> _Directions for this task_
Check each line of the entries below for the string "andamios"; copy every line where it appears.

Records section start

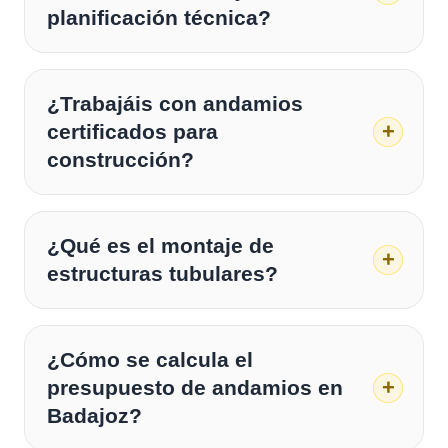
planificación técnica?
¿Trabajáis con andamios
certificados para
construcción?
¿Qué es el montaje de
estructuras tubulares?
¿Cómo se calcula el
presupuesto de andamios en
Badajoz?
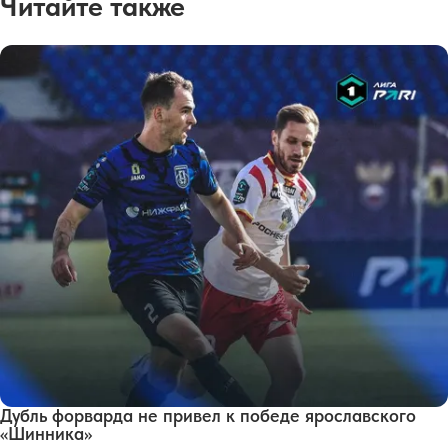
Читайте также
Дубль форварда не привел к победе ярославского
«Шинника»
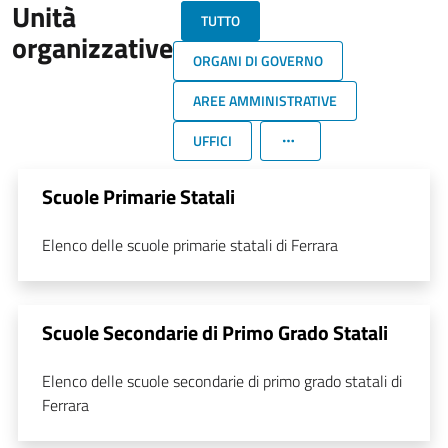
Unità
TUTTO
organizzative
ORGANI DI GOVERNO
AREE AMMINISTRATIVE
UFFICI
Scuole Primarie Statali
Elenco delle scuole primarie statali di Ferrara
Scuole Secondarie di Primo Grado Statali
Elenco delle scuole secondarie di primo grado statali di
Ferrara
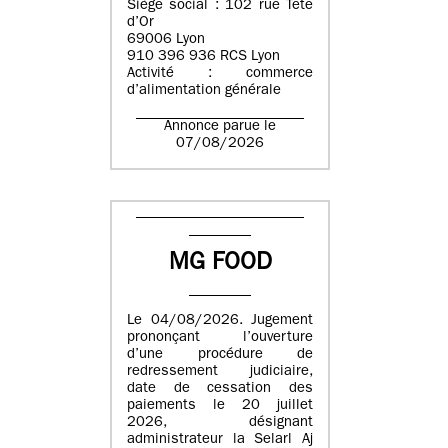
Siège social : 102 rue Tête
d’Or
69006 Lyon
910 396 936 RCS Lyon
Activité : commerce
d’alimentation générale
Annonce parue le
07/08/2026
MG FOOD
Le 04/08/2026. Jugement
prononçant l’ouverture
d’une procédure de
redressement judiciaire,
date de cessation des
paiements le 20 juillet
2026, désignant
administrateur la Selarl Aj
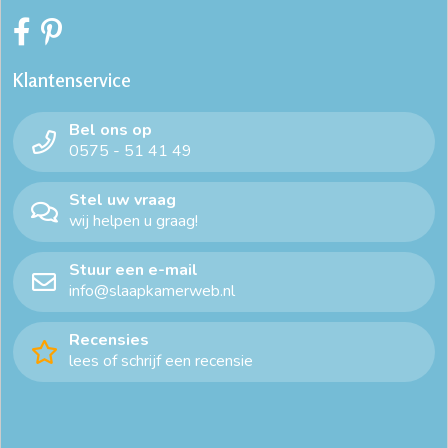
Klantenservice
Bel ons op
0575 - 51 41 49
Stel uw vraag
wij helpen u graag!
Stuur een e-mail
info@slaapkamerweb.nl
Recensies
lees of schrijf een recensie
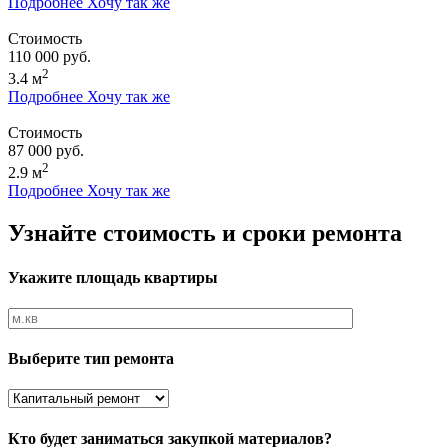
Подробнее
Хочу так же
Стоимость
110 000 руб.
2
3.4 м
Подробнее
Хочу так же
Стоимость
87 000 руб.
2
2.9 м
Подробнее
Хочу так же
Узнайте стоимость и сроки ремонта
Укажите площадь квартиры
Выберите тип ремонта
Кто будет заниматься закупкой материалов?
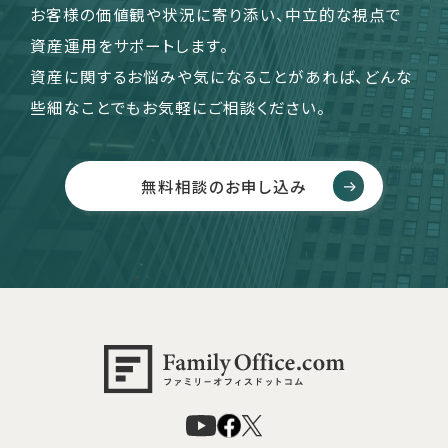
お客様の価値観や状況に寄り添い、中立的な視点で
資産運用をサポートします。
資産に関するお悩みや気になることがあれば、どんな
些細なことでもお気軽にご相談ください。
無料相談のお申し込み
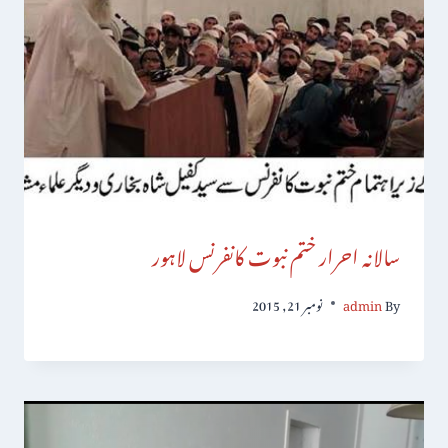
سالانہ احرار ختم نبوت کانفرنس لاہور
By
admin
نومبر 21, 2015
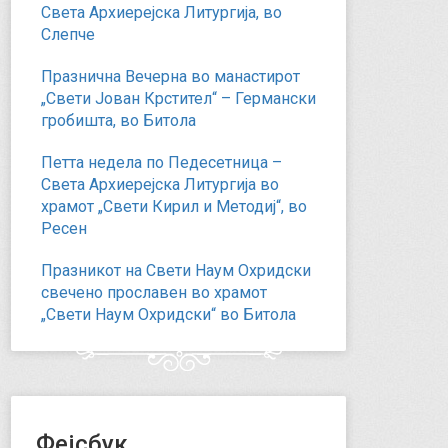
Света Архиерејска Литургија, во
Слепче
Празнична Вечерна во манастирот
„Свети Јован Крстител“ – Германски
гробишта, во Битола
Петта недела по Педесетница –
Света Архиерејска Литургија во
храмот „Свети Кирил и Методиј“, во
Ресен
Празникот на Свети Наум Охридски
свечено прославен во храмот
„Свети Наум Охридски“ во Битола
Фејсбук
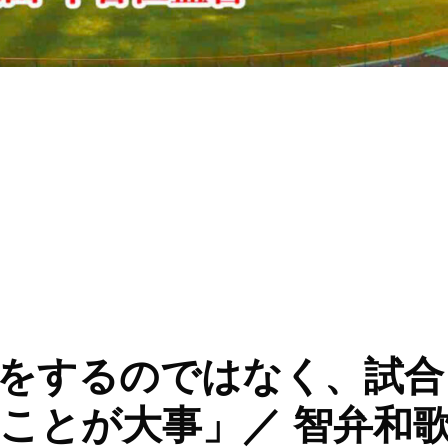
行動を選択し、振り返って修正していく作業を繰り返すことで自立
をするのではなく、試合
ことが大事」／ 智弁和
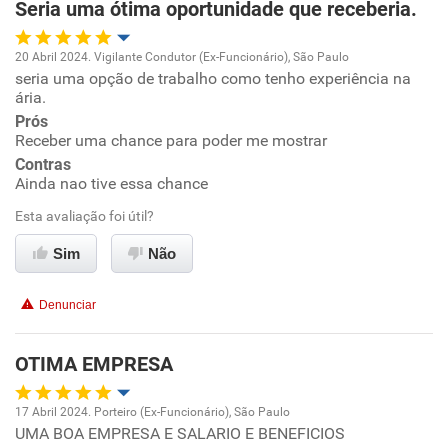
Seria uma ótima oportunidade que receberia.
20 Abril 2024. Vigilante Condutor (Ex-Funcionário), São Paulo
seria uma opção de trabalho como tenho experiência na
Oportunidade de promoção
ária.
Prós
Ambiente de trabalho
Receber uma chance para poder me mostrar
Contras
Conciliação com a vida familiar
Ainda nao tive essa chance
Esta avaliação foi útil?
Benefícios
Sim
Não
Recomenda esta empresa
Denunciar
Recomenda a diretoria
OTIMA EMPRESA
17 Abril 2024. Porteiro (Ex-Funcionário), São Paulo
UMA BOA EMPRESA E SALARIO E BENEFICIOS
Oportunidade de promoção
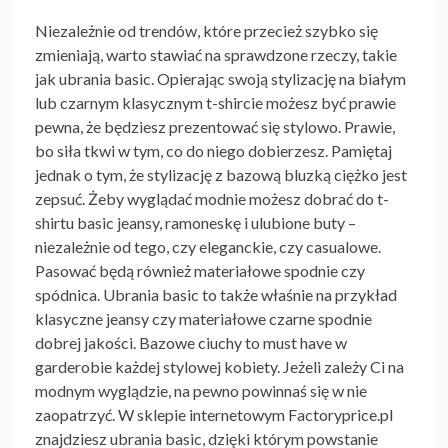
Niezależnie od trendów, które przecież szybko się
zmieniają, warto stawiać na sprawdzone rzeczy, takie
jak ubrania basic. Opierając swoją stylizację na białym
lub czarnym klasycznym t-shircie możesz być prawie
pewna, że będziesz prezentować się stylowo. Prawie,
bo siła tkwi w tym, co do niego dobierzesz. Pamiętaj
jednak o tym, że stylizację z bazową bluzką ciężko jest
zepsuć. Żeby wyglądać modnie możesz dobrać do t-
shirtu basic jeansy, ramoneskę i ulubione buty –
niezależnie od tego, czy eleganckie, czy casualowe.
Pasować będą również materiałowe spodnie czy
spódnica. Ubrania basic to także właśnie na przykład
klasyczne jeansy czy materiałowe czarne spodnie
dobrej jakości. Bazowe ciuchy to must have w
garderobie każdej stylowej kobiety. Jeżeli zależy Ci na
modnym wyglądzie, na pewno powinnaś się w nie
zaopatrzyć. W sklepie internetowym Factoryprice.pl
znajdziesz ubrania basic, dzięki którym powstanie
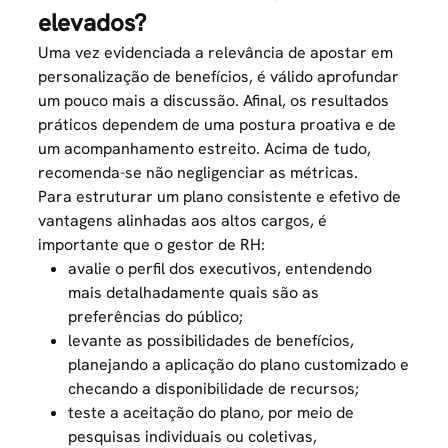
elevados?
Uma vez evidenciada a relevância de apostar em
personalização de benefícios, é válido aprofundar
um pouco mais a discussão. Afinal, os resultados
práticos dependem de uma postura proativa e de
um acompanhamento estreito. Acima de tudo,
recomenda-se não negligenciar as métricas.
Para estruturar um plano consistente e efetivo de
vantagens alinhadas aos altos cargos, é
importante que o gestor de RH:
avalie o perfil dos executivos, entendendo
mais detalhadamente quais são as
preferências do público;
levante as possibilidades de benefícios,
planejando a aplicação do plano customizado e
checando a disponibilidade de recursos;
teste a aceitação do plano, por meio de
pesquisas individuais ou coletivas,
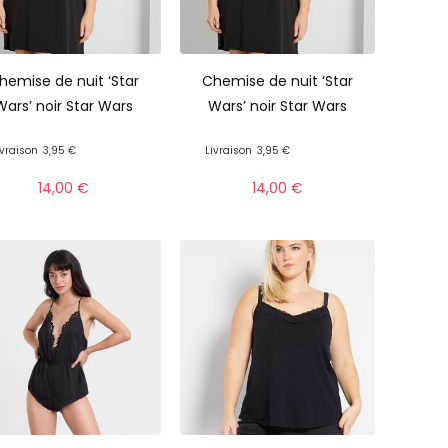
hemise de nuit ‘Star
Chemise de nuit ‘Star
Wars’ noir Star Wars
Wars’ noir Star Wars
ivraison
3,95 €
Livraison
3,95 €
14,00
€
14,00
€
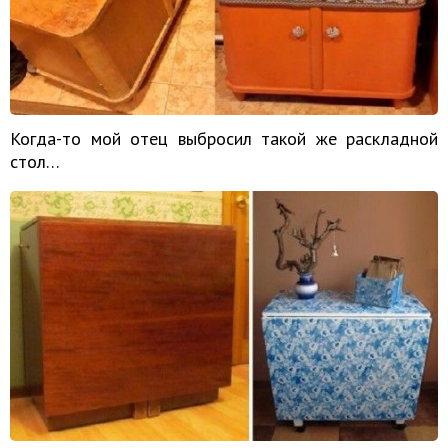
Когда-то мой отец выбросил такой же раскладной
стол…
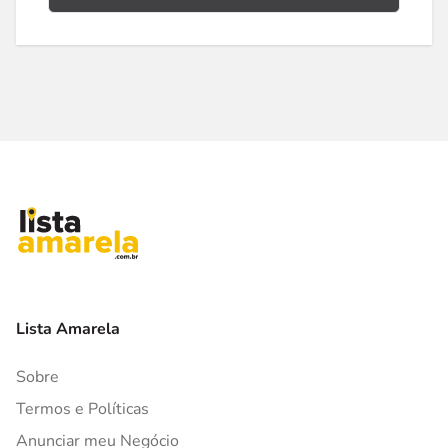
Lista Amarela
Sobre
Termos e Políticas
Anunciar meu Negócio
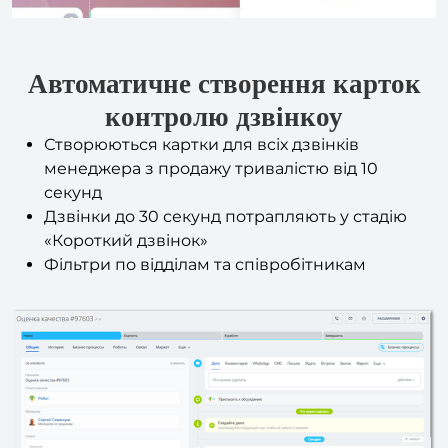
Автоматичне створення карток
контролю дзвінко
у
Створюються картки для всіх дзвінків
менеджера з продажу тривалістю від 10
секунд
Дзвінки до 30 секунд потрапляють у стадію
«Короткий дзвінок»
Фільтри по відділам та співробітникам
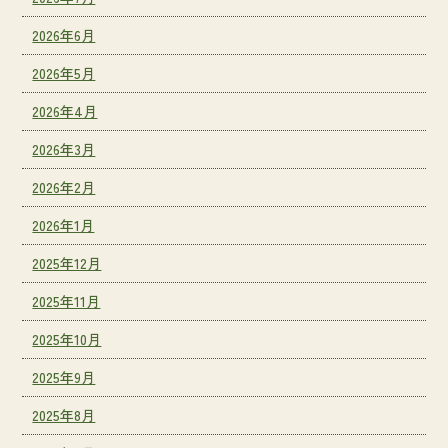
2026年6月
2026年5月
2026年4月
2026年3月
2026年2月
2026年1月
2025年12月
2025年11月
2025年10月
2025年9月
2025年8月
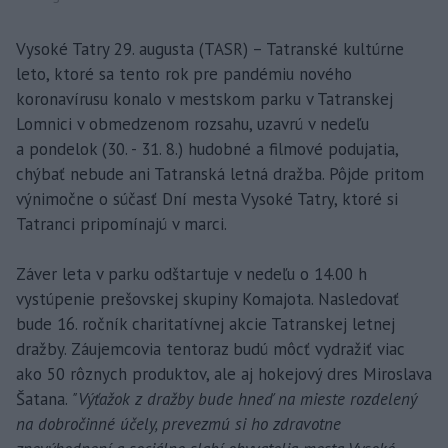
Vysoké Tatry 29. augusta (TASR) – Tatranské kultúrne
leto, ktoré sa tento rok pre pandémiu nového
koronavírusu konalo v mestskom parku v Tatranskej
Lomnici v obmedzenom rozsahu, uzavrú v nedeľu
a pondelok (30. - 31. 8.) hudobné a filmové podujatia,
chýbať nebude ani Tatranská letná dražba. Pôjde pritom
výnimočne o súčasť Dní mesta Vysoké Tatry, ktoré si
Tatranci pripomínajú v marci.
Záver leta v parku odštartuje v nedeľu o 14.00 h
vystúpenie prešovskej skupiny Komajota. Nasledovať
bude 16. ročník charitatívnej akcie Tatranskej letnej
dražby. Záujemcovia tentoraz budú môcť vydražiť viac
ako 50 rôznych produktov, ale aj hokejový dres Miroslava
Šatana.
"Výťažok z dražby bude hneď na mieste rozdelený
na dobročinné účely, prevezmú si ho zdravotne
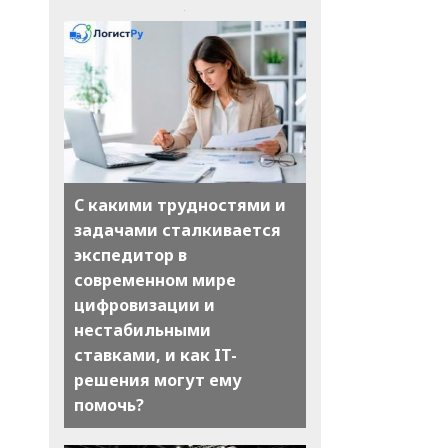
С какими трудностями и
задачами сталкивается
экспедитор в
современном мире
цифровизации и
нестабильными
ставками, и как IT-
решения могут ему
помочь?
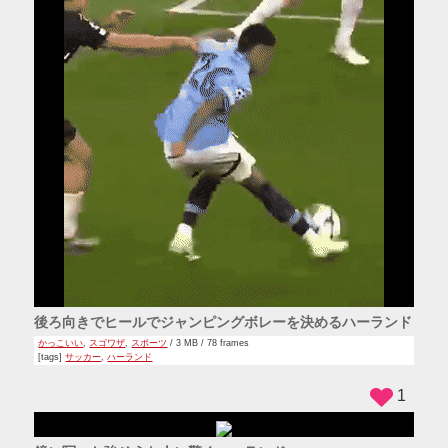
後ろ向きでヒールでジャンピングボレーを決めるハーランド
かっこいい
,
スゴワザ
,
スポーツ
/ 3 MB / 78 frames
[tags]
サッカー
,
ハーランド
1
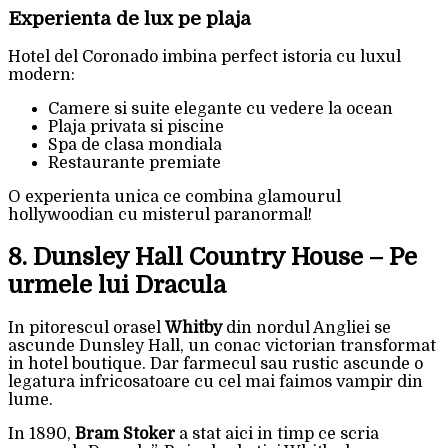
Experienta de lux pe plaja
Hotel del Coronado imbina perfect istoria cu luxul
modern:
Camere si suite elegante cu vedere la ocean
Plaja privata si piscine
Spa de clasa mondiala
Restaurante premiate
O experienta unica ce combina glamourul
hollywoodian cu misterul paranormal!
8. Dunsley Hall Country House – Pe
urmele lui Dracula
In pitorescul orasel
Whitby
din nordul Angliei se
ascunde Dunsley Hall, un conac victorian transformat
in hotel boutique. Dar farmecul sau rustic ascunde o
legatura infricosatoare cu cel mai faimos vampir din
lume.
In 1890,
Bram Stoker
a stat aici in timp ce scria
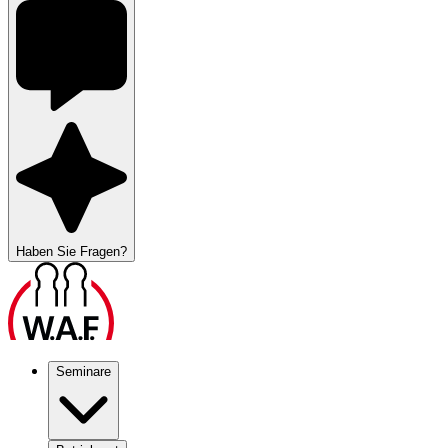
Haben Sie Fragen?
Seminare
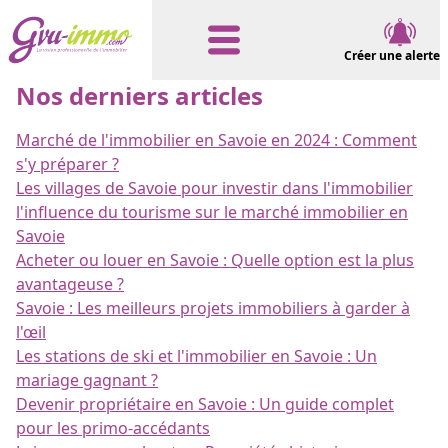
Créer une alerte
Nos derniers articles
Marché de l'immobilier en Savoie en 2024 : Comment
s'y préparer ?
Les villages de Savoie pour investir dans l'immobilier
l'influence du tourisme sur le marché immobilier en
Savoie
Acheter ou louer en Savoie : Quelle option est la plus
avantageuse ?
Savoie : Les meilleurs projets immobiliers à garder à
l'œil
Les stations de ski et l'immobilier en Savoie : Un
mariage gagnant ?
Devenir propriétaire en Savoie : Un guide complet
pour les primo-accédants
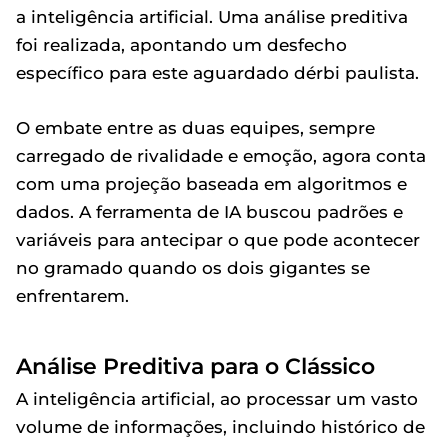
a inteligência artificial. Uma análise preditiva
foi realizada, apontando um desfecho
específico para este aguardado dérbi paulista.
O embate entre as duas equipes, sempre
carregado de rivalidade e emoção, agora conta
com uma projeção baseada em algoritmos e
dados. A ferramenta de IA buscou padrões e
variáveis para antecipar o que pode acontecer
no gramado quando os dois gigantes se
enfrentarem.
Análise Preditiva para o Clássico
A inteligência artificial, ao processar um vasto
volume de informações, incluindo histórico de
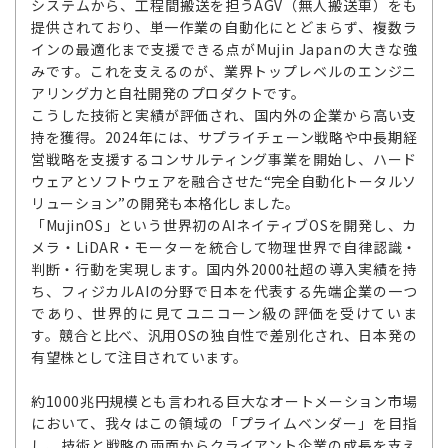
システムから、工程間搬送を担うAGV（無人搬送車）をも
提供されており、単一作業の自動化にとどまらず、複数ラ
インの最適化まで支援できる点がMujin Japanの大きな強
みです。これを支えるのが、業界トップレベルのエンジニ
アリング力と自社開発のプロダクトです。
こうした技術と実績が評価され、国内外の企業から高い支
持を獲得。2024年には、サプライチェーン戦略や中長期経
営戦略を支援するコンサルティング事業を開始し、ハード
ウェアとソフトウェアを融合させた“完全自動化トータルソ
リューション”の開発も本格化しました。
「MujinOS」という世界初のAIネイティブOSを開発し、カ
メラ・LiDAR・モーターを統合して物理世界で自律認識・
判断・行動を実現します。国内外2000社超の導入実績を持
ち、フィジカルAIの分野で日本を代表する先端企業の一つ
であり、世界的に見てユニコーン級の評価を受けていま
す。競合と比べ、汎用OSの独自性で差別化され、日本発の
有望株として注目されています。
約1000兆円規模とも言われる巨大なオートメーション市場
において、我々はこの領域の「プライムベンダー」を目指
し、技術と戦略の両面からクライアント企業の成長を支え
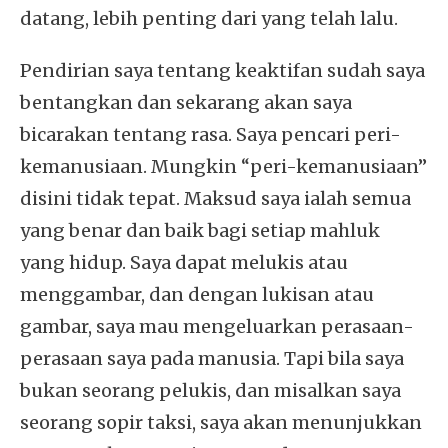
datang, lebih penting dari yang telah lalu.
Pendirian saya tentang keaktifan sudah saya
bentangkan dan sekarang akan saya
bicarakan tentang rasa. Saya pencari peri-
kemanusiaan. Mungkin “peri-kemanusiaan”
disini tidak tepat. Maksud saya ialah semua
yang benar dan baik bagi setiap mahluk
yang hidup. Saya dapat melukis atau
menggambar, dan dengan lukisan atau
gambar, saya mau mengeluarkan perasaan-
perasaan saya pada manusia. Tapi bila saya
bukan seorang pelukis, dan misalkan saya
seorang sopir taksi, saya akan menunjukkan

Records section end

> _Written reply_
¿Trabajáis con andamios
presupuesto de andamios en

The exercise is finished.